Yes, academe is in my blood…
That’s why I will take issue with two statements that appear in the piece. They come from both sides of the open access debate: the academics and the publishers. Let’s start with the academic perspective:
Prof. Guédon [professor of comparative literature at the University of Montreal ] predicts that attitude will change over the next five years as academics see the benefits of getting their work to a wider audience. “We don’t want to be in an ivory tower. We want to be relevant,” he says.
True. But open access is not a solution to the old problem of academic elitism and disengagement. Open access could improve academics’ work visibility beyond the ivory tower, but it probably won’t. People outside universities just aren’t interested in scholarship, and won’t be perusing SSRN, PLoS or PubMed Central on their lunch break.
The lesson: Access has nothing to do with relevance. Unless you write something The Public want to read, you stay in the ivory tower.
Even so, I can see some ways open access will encourage non-academics to use journals.
- Scholarship will transmute into culture. Journalists and authors will have increased access to subjects of interest to them and their audiences. Whether or not academic work will receive shoddy interpretation in the popular press is another question entirely.
- Education will drive interest. As more and more people attend universities where professors introduce students to open access resources, the ease of research will encourage graduates to consult topics of interest to them.
- Open access gives authors incentive to write on topics of wider interest. Public access to journals is an open door. Invite people inside. Do this by framing research within controversies, because conflict is inherently interesting.

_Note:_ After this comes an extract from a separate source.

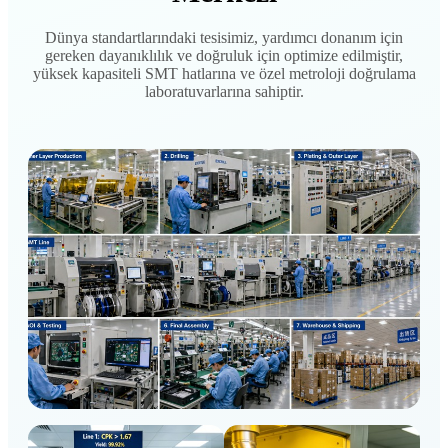
Dünya standartlarındaki tesisimiz, yardımcı donanım için
gereken dayanıklılık ve doğruluk için optimize edilmiştir,
yüksek kapasiteli SMT hatlarına ve özel metroloji doğrulama
laboratuvarlarına sahiptir.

Do it by writing approachable prose. Do it by connecting your esoteric subject to a genuinely important question. Communicating why you love your subject can’t hurt.
Now it’s the publisher’s turn:
Mr. Velterop [director of open access for Springer] insists that open access will never have the clout of traditional houses. It’s like the difference between a Marks & Spencer suit and an Armani, he argues – journals cost a lot because the peer-review process is expensive, time-consuming and complicated.
The dinosaur publishers are right to be worried. They have a losing business model relying on the clout and prestige of brand names – a losing strategy when an academic can get their stamp of approval from a recognized alternative of similar quality. Reputations change as traditions wither and are replaced. How appropriate, then, that the publisher would turn to the fashion world for an analogy.